Would you reproduce every record exactly, leaving out the pictures?
◇ ◇ ◇ ◇
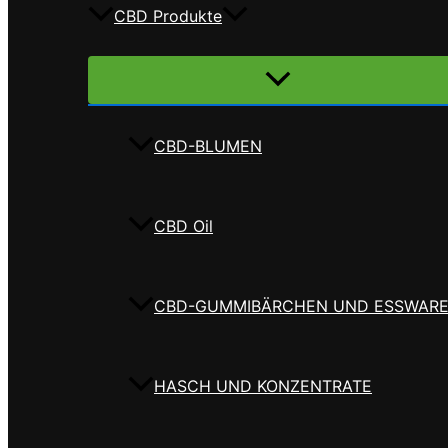
CBD Produkte
Menü
umschalten
CBD-BLUMEN
CBD Oil
CBD-GUMMIBÄRCHEN UND ESSWAR
HASCH UND KONZENTRATE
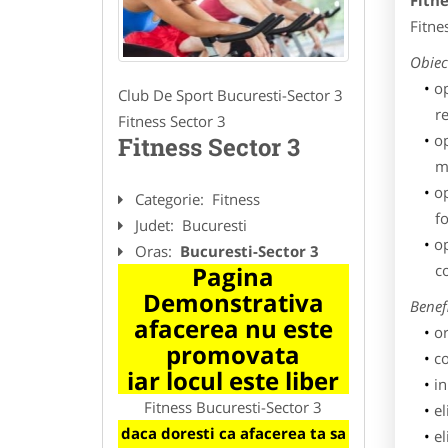
Fitne
Fitne
Obiect
op
Club De Sport Bucuresti-Sector 3
re
Fitness Sector 3
op
Fitness Sector 3
m
op
Categorie:
Fitness
f
Judet:
Bucuresti
op
Oras:
Bucuresti-Sector 3
c
Pagina
Demonstrativa
Benefi
afacerea nu este
or
promovata
co
iar locul este liber
in
Fitness Bucuresti-Sector 3
el
daca doresti ca afacerea ta sa
el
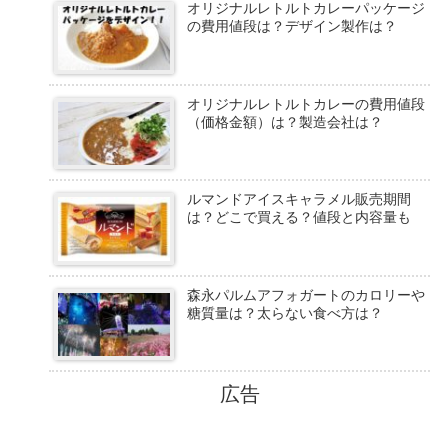
オリジナルレトルトカレーパッケージ
の費用値段は？デザイン製作は？
オリジナルレトルトカレーの費用値段
（価格金額）は？製造会社は？
ルマンドアイスキャラメル販売期間
は？どこで買える？値段と内容量も
森永パルムアフォガートのカロリーや
糖質量は？太らない食べ方は？
広告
◇ ◇ ◇ ◇
- _EXERCISE OUTPUT_:
CBD Produkte
Menü
umschalten
CBD-BLUMEN
CBD Oil
CBD-GUMMIBÄRCHEN UND ESSWAR
HASCH UND KONZENTRATE
Fitne
Fitne
Obiect
op
Club De Sport Bucuresti-Sector 3
re
Fitness Sector 3
op
Fitness Sector 3
m
op
Categorie:
Fitness
f
Judet:
Bucuresti
op
Oras:
Bucuresti-Sector 3
c
Pagina
Demonstrativa
Benefi
afacerea nu este
or
promovata
co
iar locul este liber
in
Fitness Bucuresti-Sector 3
el
daca doresti ca afacerea ta sa
el
オリジナルレトルトカレーパッケージ
の費用値段は？デザイン製作は？
オリジナルレトルトカレーの費用値段
（価格金額）は？製造会社は？
ルマンドアイスキャラメル販売期間
は？どこで買える？値段と内容量も
森永パルムアフォガートのカロリーや
糖質量は？太らない食べ方は？
広告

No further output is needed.